Notre ami le prince Napoléon n'en a pas beaucoup dans les veines, comme l'impératrice le lui reprochait. Il dit qu'il ne se battra pas contre le duc d'Aumale.
Je vous écris ce mot à la hâte, je vous en dirai plus long demain ou après.
LXXII
Paris, 2 mai 1861.
Mon cher Panizzi,
Je ne crois pas plus que vous que le prince Napoléon manque de pluck; mais, maintenant, vous ne le persuaderiez à personne, particulièrement aux militaires, et, s'il avait l'occasion de revoir une bataille, il serait obligé de se risquer comme un caporal pour désabuser les gens. Son grand défaut est un manque absolu de tact. Il ne fait rien à propos et manque les plus belles occasions. Il a toujours été merveilleusement servi par la fortune, et il semble avoir pris à tâche de ne profiter d'aucune de ses faveurs.

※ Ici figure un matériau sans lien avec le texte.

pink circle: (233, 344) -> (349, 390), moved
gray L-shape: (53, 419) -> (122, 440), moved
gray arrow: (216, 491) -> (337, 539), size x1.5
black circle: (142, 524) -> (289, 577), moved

Dans cette occasion-ci, il paraît que son premier mouvement a été bon. Il avait demandé que l'on ne poursuivit pas la brochure. On a répondu avec beaucoup de raison que cela n'était pas possible; mais il n'y a pas eu la moindre délibération sur ce qu'il avait à faire à l'égard de l'auteur. Seulement M. de Persigny, de son propre mouvement, est allé lui faire un sermon et lui remontrer qu'il n'était pas politique de se battre; plus tard, d'un autre côté, on lui a insinué qu'il lui serait sinon politique, du moins très utile, de dégainer. Alors sa camarilla a trouvé que le moment était passé; que, dans des affaires de ce genre, on n'était pas reçu à délibérer, etc. Tout ce tas de conseils plus ou moins intéressés a fini par l'ennuyer, et la seule chose à laquelle il ait fait attention, c'est qu'il était trop tard pour prendre un parti, qu'en conséquence il n'y avait rien à faire. Les militaires sont furieux, et, en temps de guerre, cela pourrait être assez grave.